ORKİS’e gidin neredeyse tamamı Gaziantepli, Ilıca’ya gidin, yüzde sekseni Gaziantepli, Başkonuş’a gidin, yüzde yüze yakını komşu ilimizden gelen misafirler.
Fatma Şahin yaparsa, ‘Helal olsun, valla çok güzel işler yapıyor!’ Başkan Mahçiçek yaparsa vur abalıya, ver gazı, eleştir, belden aşağı vur!
Ayıptır, günahtır!
*
Kentin tanıtımı, bölgenin ihya ve inşası için, yaşanabilir bir Maraş için, insanların yaşam kalitesini artırmak için özveriyle çalışan bu ihtiyar delikanlı adam, sayın Hanefi Mahçiçek başkanımın herkes yanında olmalı, desteklemeli.
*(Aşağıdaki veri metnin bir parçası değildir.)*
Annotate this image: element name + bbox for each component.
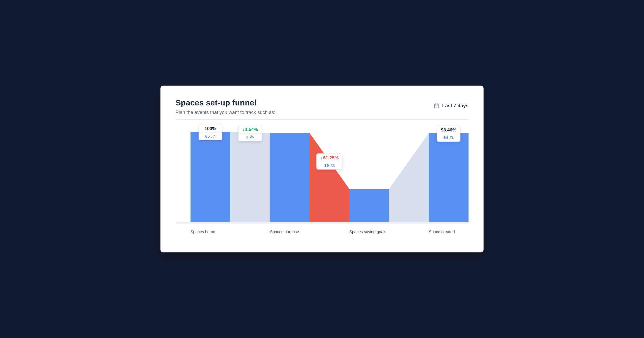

Bizi biz yapan haslet bu olmalı. Çalışana destek yerine pranga olmak, ne bu şehre, ne de insanlarına bir şey kazandırmaz!
Bizi bize bırakın yeter!
*
Depremden önce, ki dönemin bakanı sayın Mustafa Varank da gelmiş, ‘Altın şehir’ dediğimiz Kuyumcu Kent’in görkemli açılışı yaşanmıştı. Kurdelalar kesilirken gülümsemeler, arkasından site içini gezmeler, tatlılar-dondurmalar gırla giderken, herkeste bir sevinç, bir mutluluk ki, yazmakla, anlatılmakla bitmez.
Lakin… 6 Şubat yüzyılın depreminde Kuyumcu Kent ciddi hasar gördü. İşyerleri birbirinin içine girdi. Kuyumcu esnafı dağıldı, kimisi dağdaki evine, kimisi bağdaki evine taşınırken, kimisi de şehirde dükkanlar tutarak mesleğini idameye çalıştı.
Sonra Köylü Pazarı dediğimiz yerde Arasa Otoparkı’nın kuyumculara tahsisi gündeme geldi. Ve yakında da taşınacaklar, muhtemelen Ekim ayı sonuna kadar.
Ancak… Kuyumcu Kent ihalesi yapıldığında, Bakanlıkça yapılacak güçlendirme tamamlandığında, bu kez esnafı ikinci bir taşınma telaşı, kaygısı saracak. Millet ona da razı.
Garip olan, tuhaf olan, bu süreçte hiç bir milletvekilinin, siyasetçinin yönetimi veya mağdur durumdaki kuyumcu esnafını arayıp da, ‘Yahu kardeşim geçmiş olsun, aç mısınız, tok musunuz, ne haldesiniz, bir şeye ihtiyacınız var mı?’ diye sormaması, şehre yakışan en büyük günah, ayıp olsa gerek.
Kurdela keserken, poz verirken, gülümserken her şey iyiydi de, deprem sonrası neredeydiniz ey siyasiler, ey bilumum başkanlar!
Çokomel almaya mı gitmiştiniz? Hani önce esnaf ayağa kalkacaktı, hani esnafın yanındaydınız, hani gün birlik ve beraberlik günü idi?
Kınadılar, ayıpladılar sizi. Yârin, mahalli seçim üzeri hangi yüzle oy için kapılarına geleceksiniz, merak ediyoruz!
*
Ve…
Ve yazının başlığını bir daha okuyun, bir kere daha göz atın ve biraz kendinize gelin!